Enabling authentication using Facebook, Google, and other external providers
This tutorial demonstrates how to build an ASP.NET Core 2.x app that enables users to log in using OAuth 2.0 with credentials from external authentication providers.
Facebook, Twitter, Google, and Microsoft providers are covered in the following sections. Other providers are available in third-party packages such as AspNet.Security.OAuth.Providers and AspNet.Security.OpenId.Providers.
Enabling users to sign in with their existing credentials is convenient for the users and shifts many of the complexities of managing the sign-in process onto a third party. For examples of how social logins can drive traffic and customer conversions, see case studies by Facebook and Twitter.
Note: Packages presented here abstract a great deal of complexity of the OAuth authentication flow, but understanding the details may become necessary when troubleshooting. Many resources are available; for example, see Introduction to OAuth 2 or Understanding OAuth 2. Some issues can be resolved by looking at the ASP.NET Core source code for the provider packages.
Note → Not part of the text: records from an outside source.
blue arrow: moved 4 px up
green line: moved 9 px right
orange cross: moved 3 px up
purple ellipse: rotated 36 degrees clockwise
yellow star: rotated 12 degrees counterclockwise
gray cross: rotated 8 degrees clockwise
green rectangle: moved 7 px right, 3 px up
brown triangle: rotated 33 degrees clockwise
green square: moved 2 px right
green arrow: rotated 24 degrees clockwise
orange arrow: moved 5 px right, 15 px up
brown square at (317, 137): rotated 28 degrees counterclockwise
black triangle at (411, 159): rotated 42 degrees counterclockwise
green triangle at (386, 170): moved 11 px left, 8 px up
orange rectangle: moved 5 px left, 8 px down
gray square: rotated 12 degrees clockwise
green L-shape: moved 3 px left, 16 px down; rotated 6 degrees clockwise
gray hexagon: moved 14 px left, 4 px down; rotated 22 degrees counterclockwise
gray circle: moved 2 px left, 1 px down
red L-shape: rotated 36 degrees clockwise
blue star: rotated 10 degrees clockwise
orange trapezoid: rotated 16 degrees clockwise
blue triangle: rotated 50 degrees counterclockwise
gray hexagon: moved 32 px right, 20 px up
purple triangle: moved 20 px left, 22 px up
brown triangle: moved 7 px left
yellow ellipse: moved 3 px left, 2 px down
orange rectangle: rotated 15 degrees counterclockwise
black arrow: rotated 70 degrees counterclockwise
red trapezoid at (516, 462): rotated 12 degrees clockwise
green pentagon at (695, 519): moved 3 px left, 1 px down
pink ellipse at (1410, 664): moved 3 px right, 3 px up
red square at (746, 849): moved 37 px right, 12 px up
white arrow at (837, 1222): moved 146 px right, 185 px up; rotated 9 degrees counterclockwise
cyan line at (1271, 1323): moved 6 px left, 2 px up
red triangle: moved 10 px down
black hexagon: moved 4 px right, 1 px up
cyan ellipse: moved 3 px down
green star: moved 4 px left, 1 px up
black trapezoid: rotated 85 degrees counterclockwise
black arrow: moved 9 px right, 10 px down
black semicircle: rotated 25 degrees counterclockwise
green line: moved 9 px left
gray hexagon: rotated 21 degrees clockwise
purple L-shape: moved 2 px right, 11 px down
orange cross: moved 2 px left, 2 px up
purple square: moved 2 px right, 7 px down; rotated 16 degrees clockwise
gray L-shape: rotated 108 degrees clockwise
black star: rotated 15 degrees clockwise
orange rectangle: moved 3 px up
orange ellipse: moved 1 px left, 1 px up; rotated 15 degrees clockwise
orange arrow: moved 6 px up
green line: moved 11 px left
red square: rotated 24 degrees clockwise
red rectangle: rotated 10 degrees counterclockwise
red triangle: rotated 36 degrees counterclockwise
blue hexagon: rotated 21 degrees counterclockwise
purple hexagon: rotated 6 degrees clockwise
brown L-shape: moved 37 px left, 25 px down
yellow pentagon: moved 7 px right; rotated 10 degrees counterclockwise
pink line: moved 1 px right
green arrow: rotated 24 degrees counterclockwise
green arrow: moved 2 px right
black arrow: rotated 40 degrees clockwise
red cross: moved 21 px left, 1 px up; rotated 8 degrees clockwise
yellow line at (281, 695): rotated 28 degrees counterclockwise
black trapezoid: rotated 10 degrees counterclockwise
Create a New ASP.NET Core Project
In Visual Studio 2017, create a new project from the Start Page, or via File > New > Project.
Select the ASP.NET Core Web Application template available in Visual C# > .NET Core category:
- Tap Web Application and verify Authentication is set to Individual User Accounts:
Note: This tutorial applies to ASP.NET Core 2.0 SDK version which can be selected at the top of the wizard.
- Run the app and select the Log in link.
- Select the Register as a new user link.
- Enter the email and password for the new account, and then select Register.
- Follow the instructions to apply migrations.
OAuth 2.0 requires the use of SSL for authentication over the HTTPS protocol.
Note: Projects created using Web Application or Web API project templates for ASP.NET Core 2.x are automatically configured to enable SSL and launch with https URL if the Individual User Accounts option was selected on Change Authentication dialog in the project wizard as shown above.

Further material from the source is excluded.